Background: Genetic testing for persons with a heightened likelihood of harboring a germline mutation permits early identification and appropriate management. This study aimed to identify the proportion of breast cancer (BC) patients who were offered genetic testing and the prevalence of BRCA mutations among them. Additionally, we assessed the demographic and clinical features of BC patients in the Eastern Region of Saudi Arabia.

Materials and methods: Data from 2535 patients with BC were retrieved from the registry between 2017 and 2021. The data were analyzed and presented using univariate and bivariate statistics. Odds ratios and 95% confidence intervals using logistic regression analysis were computed to identify the predictors of BRCA testing.

Results: Patients with BC ranged in age from 18 to 103 years, and the mean age was 49.60 ± 12.14 years. BC was detected in men in 29 (1.1%) cases. Among diagnosed patients with BC, a total of 96 (3.7%) patients underwent testing for BRCA gene mutations. Of them, 36 (37.5%) patients had a BRCA gene mutation. The likelihood of undergoing BRCA testing was higher for those who were diagnosed with the condition before the age of 50, patients who were referred from private institutions, and patients with a history of previously diagnosed cancer. The likelihood of conducting BRCA testing was significantly lower among those with distant metastases.

Conclusion: The proportion of BRCA testing among BC patients was found to be relatively low. The development of a cost-effective, locally developed risk assessment tool that incorporates genetic counseling and testing for those with a familial predisposition to BC is imperative.

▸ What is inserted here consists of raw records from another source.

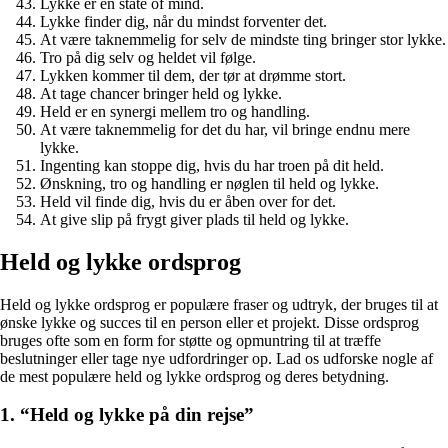
Lykke er en state of mind.
Lykke finder dig, når du mindst forventer det.
At være taknemmelig for selv de mindste ting bringer stor lykke.
Tro på dig selv og heldet vil følge.
Lykken kommer til dem, der tør at drømme stort.
At tage chancer bringer held og lykke.
Held er en synergi mellem tro og handling.
At være taknemmelig for det du har, vil bringe endnu mere
lykke.
Ingenting kan stoppe dig, hvis du har troen på dit held.
Ønskning, tro og handling er nøglen til held og lykke.
Held vil finde dig, hvis du er åben over for det.
At give slip på frygt giver plads til held og lykke.
Held og lykke ordsprog
Held og lykke ordsprog er populære fraser og udtryk, der bruges til at
ønske lykke og succes til en person eller et projekt. Disse ordsprog
bruges ofte som en form for støtte og opmuntring til at træffe
beslutninger eller tage nye udfordringer op. Lad os udforske nogle af
de mest populære held og lykke ordsprog og deres betydning.
1. “Held og lykke på din rejse”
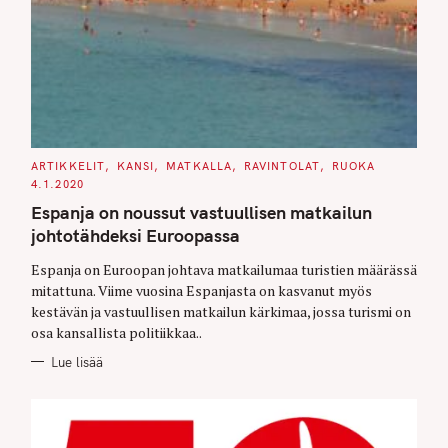
C
ARTIKKELIT
KANSI
MATKALLA
RAVINTOLAT
RUOKA
A
4.1.2020
T
E
Espanja on noussut vastuullisen matkailun
G
O
johtotähdeksi Euroopassa
R
I
E
Espanja on Euroopan johtava matkailumaa turistien määrässä
S
mitattuna. Viime vuosina Espanjasta on kasvanut myös
kestävän ja vastuullisen matkailun kärkimaa, jossa turismi on
osa kansallista politiikkaa..
Lue lisää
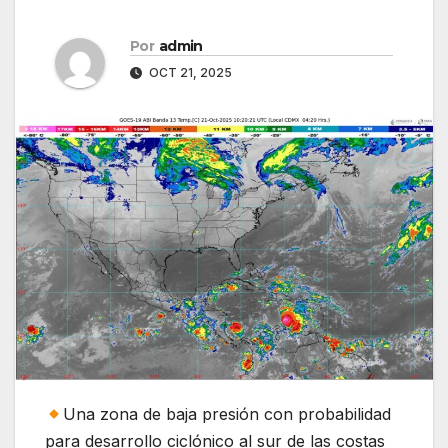
Por
admin
OCT 21, 2025
Una zona de baja presión con probabilidad
para desarrollo ciclónico al sur de las costas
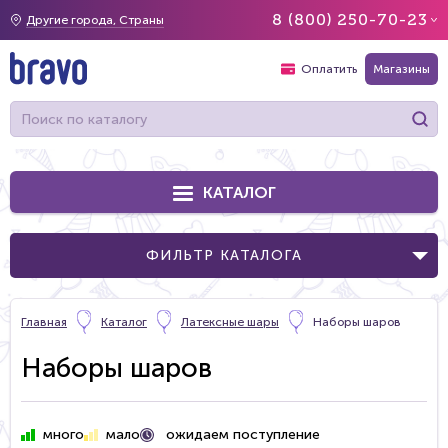
8 (800) 250-70-23
Другие города, Страны
Оплатить
Магазины
КАТАЛОГ
ФИЛЬТР КАТАЛОГА
Главная
Каталог
Латексные шары
Наборы шаров
Наборы шаров
ожидаем поступление
много
мало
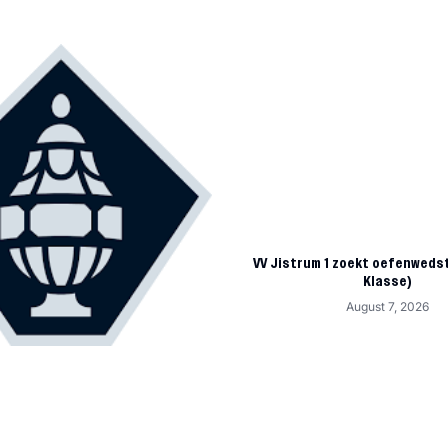
VV Jistrum 1 zoekt oefenwedst
Klasse)
August 7, 2026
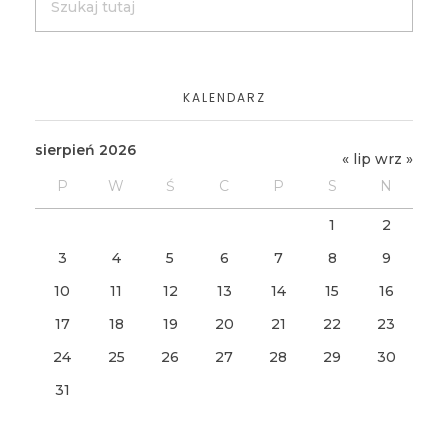
KALENDARZ
sierpień 2026
« lip
wrz »
P
W
Ś
C
P
S
N
1
2
3
4
5
6
7
8
9
10
11
12
13
14
15
16
17
18
19
20
21
22
23
24
25
26
27
28
29
30
31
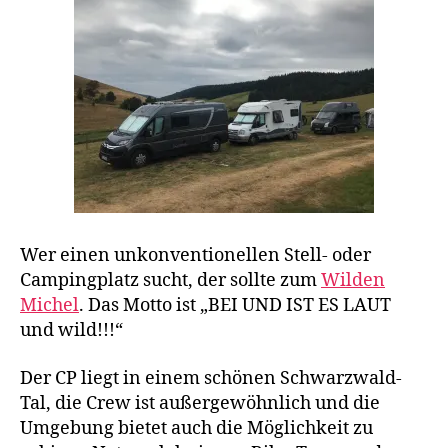
Wer einen unkonventionellen Stell- oder
Campingplatz sucht, der sollte zum
Wilden
Michel
. Das Motto ist „BEI UND IST ES LAUT
und wild!!!“
Der CP liegt in einem schönen Schwarzwald-
Tal, die Crew ist außergewöhnlich und die
Umgebung bietet auch die Möglichkeit zu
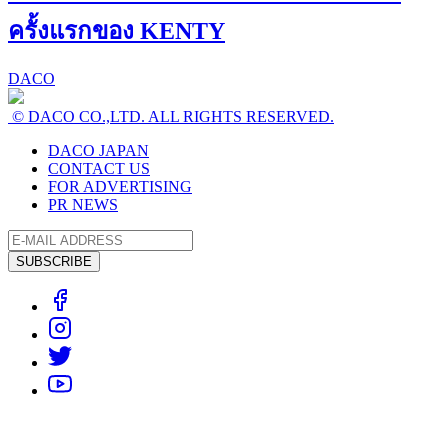
ครั้งแรกของ KENTY
DACO
© DACO CO.,LTD. ALL RIGHTS RESERVED.
DACO JAPAN
CONTACT US
FOR ADVERTISING
PR NEWS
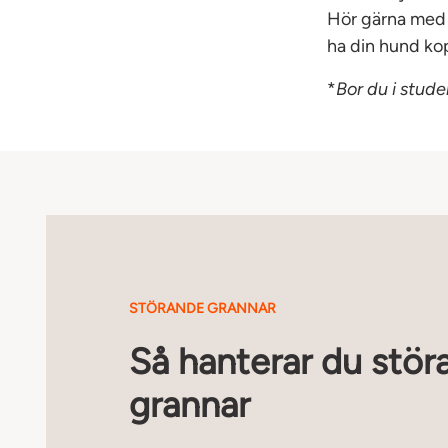
Hör gärna med 
ha din hund ko
*
Bor du i stude
STÖRANDE GRANNAR
Så hanterar du stör
grannar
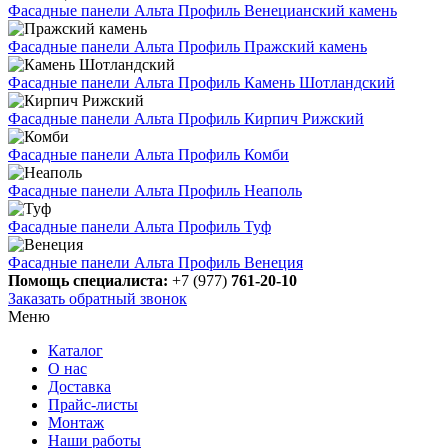
Фасадные панели Альта Профиль Венецианский камень
Фасадные панели Альта Профиль Пражский камень
Фасадные панели Альта Профиль Камень Шотландский
Фасадные панели Альта Профиль Кирпич Рижский
Фасадные панели Альта Профиль Комби
Фасадные панели Альта Профиль Неаполь
Фасадные панели Альта Профиль Туф
Фасадные панели Альта Профиль Венеция
Помощь специалиста:
+7 (977)
761-20-10
Заказать обратный звонок
Меню
Каталог
О нас
Доставка
Прайс-листы
Монтаж
Наши работы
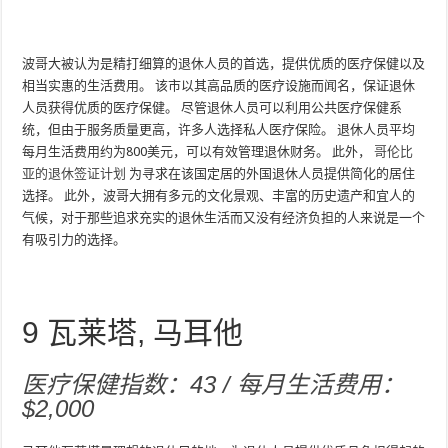
波哥大被认为是精打细算的退休人员的首选，提供优质的医疗保健以及
相当实惠的生活费用。 该市以其高品质的医疗设施而闻名，保证退休
人员获得优质的医疗保健。 尽管退休人员可以利用公共医疗保健系
统，但由于服务质量更高，许多人选择私人医疗保险。 退休人员平均
每月生活费用约为800美元，可以有效管理退休财务。 此外，
哥伦比
亚的退休签证计划
为寻求在该国定居的外国退休人员提供简化的居住
选择。 此外，波哥大拥有多元的文化景观、丰富的历史遗产和宜人的
气候，对于那些追求充实的退休生活而又没有经济负担的人来说是一个
有吸引力的选择。
9
瓦莱塔, 马耳他
医疗保健指数：43 / 每月生活费用：
$2,000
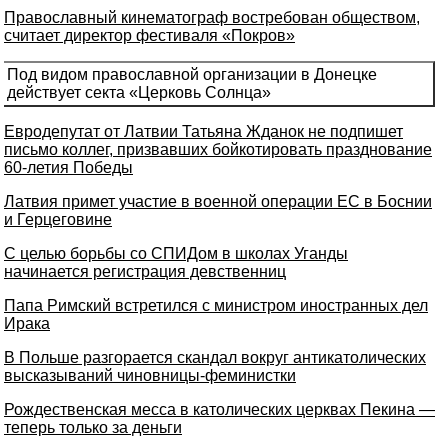
Православный кинематограф востребован обществом,
считает директор фестиваля «Покров»
Под видом православной организации в Донецке
действует секта «Церковь Солнца»
Евродепутат от Латвии Татьяна Жданок не подпишет
письмо коллег, призвавших бойкотировать празднование
60-летия Победы
Латвия примет участие в военной операции ЕС в Боснии
и Герцеговине
С целью борьбы со СПИДом в школах Уганды
начинается регистрация девственниц
Папа Римский встретился с министром иностранных дел
Ирака
В Польше разгорается скандал вокруг антикатолических
высказываний чиновницы-феминистки
Рождественская месса в католических церквах Пекина —
теперь только за деньги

沙特阿拉伯东部地区乳腺癌患者的基因检测:单中心经验。
背景:对携带种系突变可能性较高的人进行基因检测,可以及早发现并采取适当的治疗措施。本研究旨在确定接受基因检测的乳腺癌(BC)患者比例以及其中 BRCA 基因突变的发生率。此外,我们还评估了沙特阿拉伯东部地区乳腺癌患者的人口统计学和临床特征:在 2017 年至 2021 年期间,我们从登记处获取了 2535 名 BC 患者的数据。数据采用单变量和双变量统计进行分析和呈现。使用逻辑回归分析法计算了比率和 95% 置信区间,以确定 BRCA 检测的预测因素:BC 患者的年龄从 18 岁到 103 岁不等,平均年龄为 49.60 ± 12.14 岁。男性 BC 患者有 29 例(1.1%)。在确诊的 BC 患者中,共有 96 人(3.7%)接受了 BRCA 基因突变检测。其中,36 名(37.5%)患者有 BRCA 基因突变。在 50 岁之前被诊断出患有该疾病的患者、从私立机构转诊的患者以及曾被诊断出患有癌症的患者中,接受 BRCA 检测的可能性较高。有远处转移的患者进行 BRCA 检测的可能性明显较低:结论:BC 患者中进行 BRCA 检测的比例相对较低。当务之急是开发一种具有成本效益的、本地开发的风险评估工具,该工具应包含遗传咨询和对有家族性 BC 易感性的患者进行检测。
本文章由计算机程序翻译,如有差异,请以英文原文为准。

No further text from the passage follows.